E2: Describe the evidence that all matter consists of particles called atoms that are made up of certain smaller particles.

Curriculum Organizing Questions
  • What are the parts of an atom? Draw an atom and its parts.
  • How do we know that atoms exist?
  • How do we know that atoms have parts?
Elaboration

All matter is made of atoms. Until the turn of the 20th C. atoms were thought to be indivisible, but now we know that atoms are made of protons, neutrons, and electrons. Most of the evidence for the existance of atoms was not based on direct observation but was indirect.

Specific Ideas
  • Scientific ideas about elements were borrowed from some Greek philosophers of 2,000 years earlier, who believed that everything was made from four basic substances: air, earth, fire, and water. It was the combinations of these "elements" in different proportions that gave other substances their observable properties. The Greeks were wrong about those four, but now over 100 different elements have been identified, some rare and some plentiful, out of which everything is made.

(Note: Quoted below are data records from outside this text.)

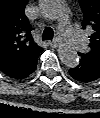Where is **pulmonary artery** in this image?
I'll list each match as a JSON object with an SVG mask.
<instances>
[{"instance_id":"obj_1","label":"pulmonary artery","mask_w":100,"mask_h":118,"mask_svg":"<svg viewBox=\"0 0 100 118\" xmlns=\"http://www.w3.org/2000/svg\"><path fill=\"white\" fill-rule=\"evenodd\" d=\"M61 36L76 50H83L86 41L80 31L75 29L69 21H61L58 25Z\"/></svg>"}]
</instances>
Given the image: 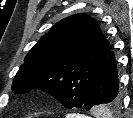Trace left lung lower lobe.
Segmentation results:
<instances>
[{
    "label": "left lung lower lobe",
    "mask_w": 133,
    "mask_h": 118,
    "mask_svg": "<svg viewBox=\"0 0 133 118\" xmlns=\"http://www.w3.org/2000/svg\"><path fill=\"white\" fill-rule=\"evenodd\" d=\"M121 92L119 90L117 64L113 52H110L108 59L92 84L84 101V107L90 110L101 105L104 110L107 105L118 101L121 102ZM112 111V110H109Z\"/></svg>",
    "instance_id": "left-lung-lower-lobe-1"
}]
</instances>
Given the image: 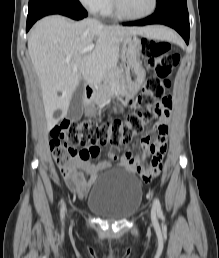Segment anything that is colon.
Returning a JSON list of instances; mask_svg holds the SVG:
<instances>
[{"mask_svg":"<svg viewBox=\"0 0 219 258\" xmlns=\"http://www.w3.org/2000/svg\"><path fill=\"white\" fill-rule=\"evenodd\" d=\"M142 52L155 75L145 81L133 110L124 120L106 123L63 120L52 128L50 147L63 176L71 174L74 160L96 156L99 146L130 143L144 132L145 126L155 117L154 107L158 100L165 97V90L170 85L180 57L171 51L169 43L150 39L142 40ZM77 146L87 148L78 150Z\"/></svg>","mask_w":219,"mask_h":258,"instance_id":"colon-1","label":"colon"}]
</instances>
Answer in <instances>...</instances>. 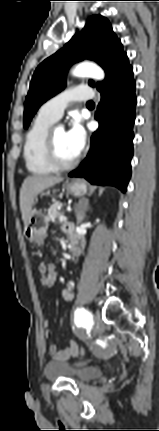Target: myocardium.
Here are the masks:
<instances>
[{
	"label": "myocardium",
	"instance_id": "f54148a6",
	"mask_svg": "<svg viewBox=\"0 0 159 431\" xmlns=\"http://www.w3.org/2000/svg\"><path fill=\"white\" fill-rule=\"evenodd\" d=\"M45 155L47 161L55 170H69L73 168L79 161L78 156H76V158L70 162H63L59 159L55 146L54 130H50L47 135L45 143Z\"/></svg>",
	"mask_w": 159,
	"mask_h": 431
}]
</instances>
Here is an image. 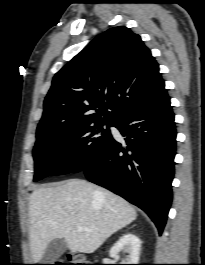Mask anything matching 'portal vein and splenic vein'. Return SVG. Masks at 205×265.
Segmentation results:
<instances>
[{"mask_svg": "<svg viewBox=\"0 0 205 265\" xmlns=\"http://www.w3.org/2000/svg\"><path fill=\"white\" fill-rule=\"evenodd\" d=\"M84 230H85V231H89V229L84 228L83 226H78V227H77V231H78V232H82V231H84Z\"/></svg>", "mask_w": 205, "mask_h": 265, "instance_id": "obj_1", "label": "portal vein and splenic vein"}]
</instances>
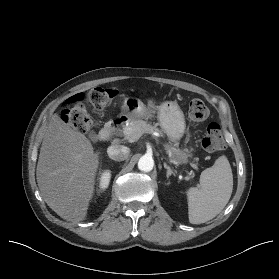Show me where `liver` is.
Listing matches in <instances>:
<instances>
[{"mask_svg":"<svg viewBox=\"0 0 279 279\" xmlns=\"http://www.w3.org/2000/svg\"><path fill=\"white\" fill-rule=\"evenodd\" d=\"M98 164L99 153L85 135L55 114L40 148L36 179L44 201L72 225L86 217Z\"/></svg>","mask_w":279,"mask_h":279,"instance_id":"obj_1","label":"liver"}]
</instances>
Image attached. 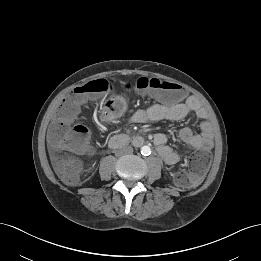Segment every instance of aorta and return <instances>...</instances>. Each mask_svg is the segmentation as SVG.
I'll use <instances>...</instances> for the list:
<instances>
[{
	"mask_svg": "<svg viewBox=\"0 0 261 261\" xmlns=\"http://www.w3.org/2000/svg\"><path fill=\"white\" fill-rule=\"evenodd\" d=\"M151 153V149L149 146H143L141 147V154L142 155H149Z\"/></svg>",
	"mask_w": 261,
	"mask_h": 261,
	"instance_id": "aorta-1",
	"label": "aorta"
}]
</instances>
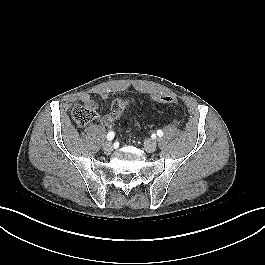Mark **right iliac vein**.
<instances>
[{"label": "right iliac vein", "instance_id": "63e3f726", "mask_svg": "<svg viewBox=\"0 0 265 265\" xmlns=\"http://www.w3.org/2000/svg\"><path fill=\"white\" fill-rule=\"evenodd\" d=\"M103 150H104L105 153H111L112 150H113V145H112V143H111V142H106V143H104V145H103Z\"/></svg>", "mask_w": 265, "mask_h": 265}]
</instances>
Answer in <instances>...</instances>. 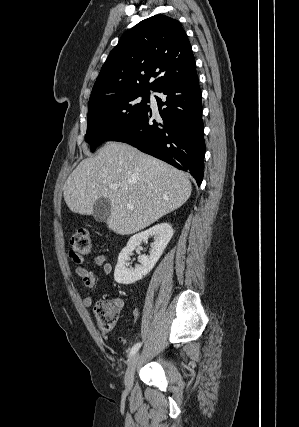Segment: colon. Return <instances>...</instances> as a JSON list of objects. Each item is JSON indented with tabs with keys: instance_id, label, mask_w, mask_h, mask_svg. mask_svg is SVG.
<instances>
[{
	"instance_id": "5ec220e1",
	"label": "colon",
	"mask_w": 299,
	"mask_h": 427,
	"mask_svg": "<svg viewBox=\"0 0 299 427\" xmlns=\"http://www.w3.org/2000/svg\"><path fill=\"white\" fill-rule=\"evenodd\" d=\"M91 252V239L87 229H78L70 239V257L74 260H81ZM119 310L109 301L101 300L94 305V315L97 325L103 333L113 331Z\"/></svg>"
}]
</instances>
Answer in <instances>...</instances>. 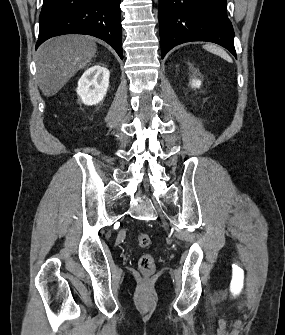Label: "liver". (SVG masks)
<instances>
[{"instance_id":"obj_1","label":"liver","mask_w":285,"mask_h":335,"mask_svg":"<svg viewBox=\"0 0 285 335\" xmlns=\"http://www.w3.org/2000/svg\"><path fill=\"white\" fill-rule=\"evenodd\" d=\"M97 52L91 36H60L40 46L37 78L44 96H55L66 82L82 70Z\"/></svg>"}]
</instances>
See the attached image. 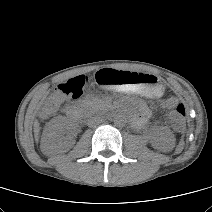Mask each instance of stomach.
<instances>
[{"label":"stomach","instance_id":"stomach-1","mask_svg":"<svg viewBox=\"0 0 212 212\" xmlns=\"http://www.w3.org/2000/svg\"><path fill=\"white\" fill-rule=\"evenodd\" d=\"M94 81L98 85H105L127 93H138L147 97H160L163 94V85L155 76L116 70L105 67L94 74Z\"/></svg>","mask_w":212,"mask_h":212}]
</instances>
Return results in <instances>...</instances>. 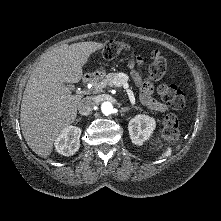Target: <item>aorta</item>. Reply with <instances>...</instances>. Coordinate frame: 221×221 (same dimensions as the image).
I'll use <instances>...</instances> for the list:
<instances>
[{
    "mask_svg": "<svg viewBox=\"0 0 221 221\" xmlns=\"http://www.w3.org/2000/svg\"><path fill=\"white\" fill-rule=\"evenodd\" d=\"M101 111L104 115H109L113 112V106L110 102H103L101 105Z\"/></svg>",
    "mask_w": 221,
    "mask_h": 221,
    "instance_id": "obj_1",
    "label": "aorta"
}]
</instances>
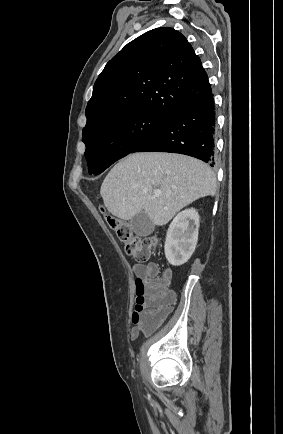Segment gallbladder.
<instances>
[{"instance_id":"obj_1","label":"gallbladder","mask_w":283,"mask_h":434,"mask_svg":"<svg viewBox=\"0 0 283 434\" xmlns=\"http://www.w3.org/2000/svg\"><path fill=\"white\" fill-rule=\"evenodd\" d=\"M131 230L138 236H148L154 231V224L145 212H140L130 220Z\"/></svg>"}]
</instances>
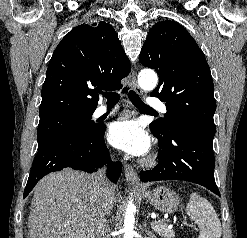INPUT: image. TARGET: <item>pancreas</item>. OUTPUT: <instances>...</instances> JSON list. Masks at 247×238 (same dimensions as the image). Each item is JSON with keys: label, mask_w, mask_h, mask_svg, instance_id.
Wrapping results in <instances>:
<instances>
[{"label": "pancreas", "mask_w": 247, "mask_h": 238, "mask_svg": "<svg viewBox=\"0 0 247 238\" xmlns=\"http://www.w3.org/2000/svg\"><path fill=\"white\" fill-rule=\"evenodd\" d=\"M152 229L155 233H157L159 236L164 238H174L175 232L173 229L168 227V224L163 220L155 221L151 224Z\"/></svg>", "instance_id": "1"}]
</instances>
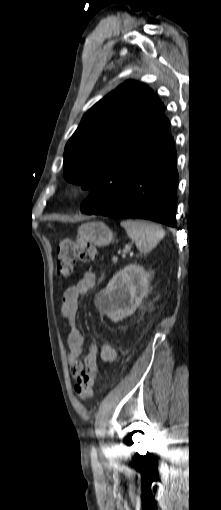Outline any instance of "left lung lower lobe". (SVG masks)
<instances>
[{"label": "left lung lower lobe", "mask_w": 221, "mask_h": 510, "mask_svg": "<svg viewBox=\"0 0 221 510\" xmlns=\"http://www.w3.org/2000/svg\"><path fill=\"white\" fill-rule=\"evenodd\" d=\"M178 172L174 144L148 158L119 194L105 207L96 209L86 200V214L142 218L176 226Z\"/></svg>", "instance_id": "obj_1"}]
</instances>
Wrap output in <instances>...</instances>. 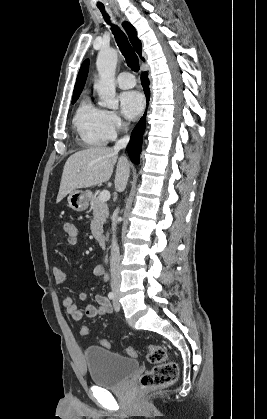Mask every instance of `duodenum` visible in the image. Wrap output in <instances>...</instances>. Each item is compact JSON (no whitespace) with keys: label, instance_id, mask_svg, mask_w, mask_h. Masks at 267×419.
<instances>
[{"label":"duodenum","instance_id":"obj_1","mask_svg":"<svg viewBox=\"0 0 267 419\" xmlns=\"http://www.w3.org/2000/svg\"><path fill=\"white\" fill-rule=\"evenodd\" d=\"M98 243L101 247H104L106 245V237L105 235L101 234L97 237Z\"/></svg>","mask_w":267,"mask_h":419}]
</instances>
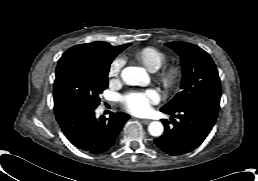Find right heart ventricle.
Listing matches in <instances>:
<instances>
[{"mask_svg": "<svg viewBox=\"0 0 258 181\" xmlns=\"http://www.w3.org/2000/svg\"><path fill=\"white\" fill-rule=\"evenodd\" d=\"M135 58L149 71H157L166 61V54L152 46H147L135 54Z\"/></svg>", "mask_w": 258, "mask_h": 181, "instance_id": "right-heart-ventricle-1", "label": "right heart ventricle"}]
</instances>
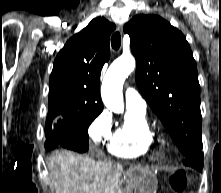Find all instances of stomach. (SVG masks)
<instances>
[{
	"mask_svg": "<svg viewBox=\"0 0 221 193\" xmlns=\"http://www.w3.org/2000/svg\"><path fill=\"white\" fill-rule=\"evenodd\" d=\"M154 167L150 164H130V185L125 188V193H149L152 191L159 174H152Z\"/></svg>",
	"mask_w": 221,
	"mask_h": 193,
	"instance_id": "stomach-1",
	"label": "stomach"
}]
</instances>
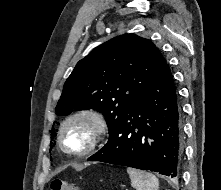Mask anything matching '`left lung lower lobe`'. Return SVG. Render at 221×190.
Returning <instances> with one entry per match:
<instances>
[{
    "instance_id": "left-lung-lower-lobe-1",
    "label": "left lung lower lobe",
    "mask_w": 221,
    "mask_h": 190,
    "mask_svg": "<svg viewBox=\"0 0 221 190\" xmlns=\"http://www.w3.org/2000/svg\"><path fill=\"white\" fill-rule=\"evenodd\" d=\"M180 105L169 65L110 130L107 144L88 161H101L176 178L182 159Z\"/></svg>"
}]
</instances>
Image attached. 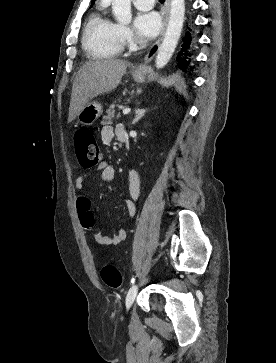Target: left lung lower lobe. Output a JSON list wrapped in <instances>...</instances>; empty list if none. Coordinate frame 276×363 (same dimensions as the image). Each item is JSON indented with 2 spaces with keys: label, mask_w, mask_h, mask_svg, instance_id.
Wrapping results in <instances>:
<instances>
[{
  "label": "left lung lower lobe",
  "mask_w": 276,
  "mask_h": 363,
  "mask_svg": "<svg viewBox=\"0 0 276 363\" xmlns=\"http://www.w3.org/2000/svg\"><path fill=\"white\" fill-rule=\"evenodd\" d=\"M181 46L182 47L176 57L177 66L182 71L187 72L191 68L194 48V37L190 32L186 33Z\"/></svg>",
  "instance_id": "1"
}]
</instances>
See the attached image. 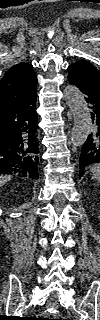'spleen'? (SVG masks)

Because most elements tend to combine with others, few elements are found in their pure form. Benchmarks 4D5
  • All matter is made up of atoms, which are far too small to see directly through a microscope. The atoms of any element are alike but are different from atoms of other elements. ...Different arrangements of atoms into groups compose all substances. Benchmarks 4D1
  • Important contributions to the advancment of science and technology have been made by different kinds of people, in different cultures, at different times. Benchmarks 1C1
  • Until recently, women and racial minorities, because of restriction s on their educational and employment opportunities, were essentailly left out of much of the formal work of the science establishment. Benchmarks 1C2
Developmental & Instructional Implications

Students suusally bring some vocabulary and primitive notions of atomicity to the science class but often lack unerstanding of the evidence and logical arguments that support the particulate model of matter. NSES Standard B p. 149

The structure of matter is difficult for this grade span. Historically, much of the evidence and reasoning used in developing atomic/molecular theory was complicated and abstract. In traditional curricula too, very difficult ideas have been offered to children before most of them had any chance of understanding. Benchmarks p. 77

Possible differences in atoms of the same element should be avoided at this stage. Historically, the identical nature of atoms of the same element was an assumption of atomic theory for a very long time. Benchmarks p. 78

Middle-school and high-school students are deeply committed to a theory of continuous matter (Nussbaum, 1985). Although some students may think that substances can be divided up into small particles, they do not recognize the particles as building blocks, but as formed of basically continuous substances under certain conditions (Pfundt, 1981) Driver p. 96.

Much of the details of this indicator seem to be covered more in 9-12 national standards. (Preview Committee)

Examples
  • How a cyclotron works to make new elements is useful and exciting.